Early reports indicated that two-thirds of voters had rejected the $1.2bn plan - reputedly the largest tax hike ever proposed in a US state.
Opponents of the plan argued state politicians needed to rein in wasteful spending instead of raising taxes.
Mr Riley claimed the plan would have provided much-needed funds for the poor, improved educational resources and reduced its crippling $675m tax deficit.
The Republican governor now says he will have to begin to put in place drastic austerity measures.
These may include budget cuts for school supplies and the early release of thousands of prisoners to ease overcrowded and underfunded prisons.
"Ladies and gentlemen, I've heard what the people of Alabama have said," he was quoted by the New York Times as saying following the early results.
"And they said very clearly tonight... 'We do want you to be good stewards, but we want a smaller government until you prove to us you are stewards of our money'."
Alabama's archaic tax laws have been enshrined in the state's constitution for around 100 years.

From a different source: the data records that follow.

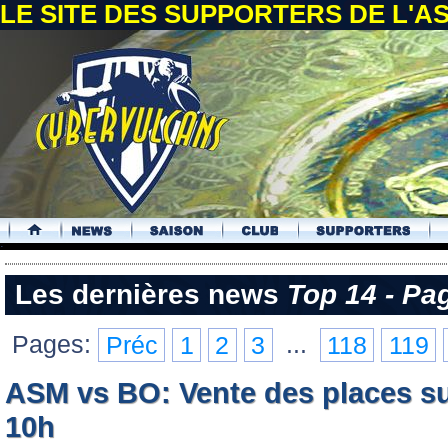
LE SITE DES SUPPORTERS DE L'
.
Les dernières news
Top 14 - Pa
Pages:
Préc
1
2
3
...
118
119
ASM vs BO: Vente des places sur 
10h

Alabama, a southern state situated in what is known as the conservative "Bible Belt" of the US, has the lowest threshold for paying income tax of all US states.
Critics say many of its tax laws are seen as disproportionately favouring the rich.

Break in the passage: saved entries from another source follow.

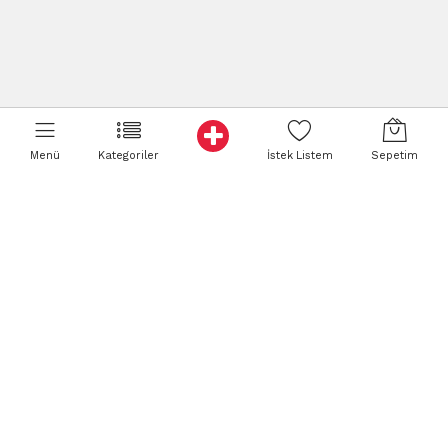
Menü
Kategoriler
İstek Listem
Sepetim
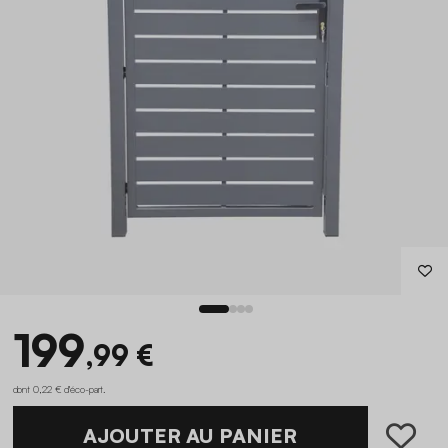
199
,99 €
dont 0,22 € d'éco-part
.
AJOUTER AU PANIER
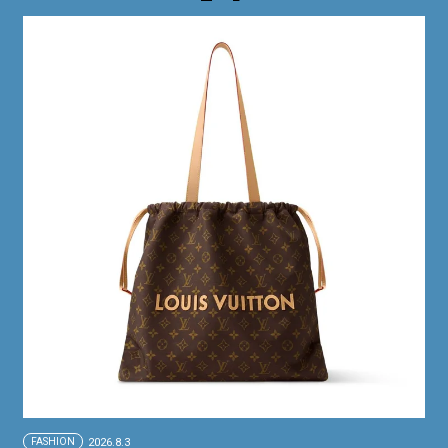
FASHION
2026.8.3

It is also one of the country's poorest states.
Appealing to the state's strong churchgoing population to accept the proposed hike, Mr Riley had even promoted his campaign with the slogan "What Would Jesus Tax?".
He also attempted to appeal to the state's more liberal groups, including ethnic communities, unions and even the rival Democratic Party in a bid to pass the bill.
But pundits said this strategy alienated his conservative, traditional voting core of business owners, farmers, Christian groups and loggers.
And voters, it seems, were largely unmoved.
"If the money they have now was spent wisely, we wouldn't need this," one disgruntled woman told the Associated Press news agency.
The Alabama Legislature is now expected to be called into special session in about a week to begin debating the proposed austerity measures, before the new fiscal year begins 1 October.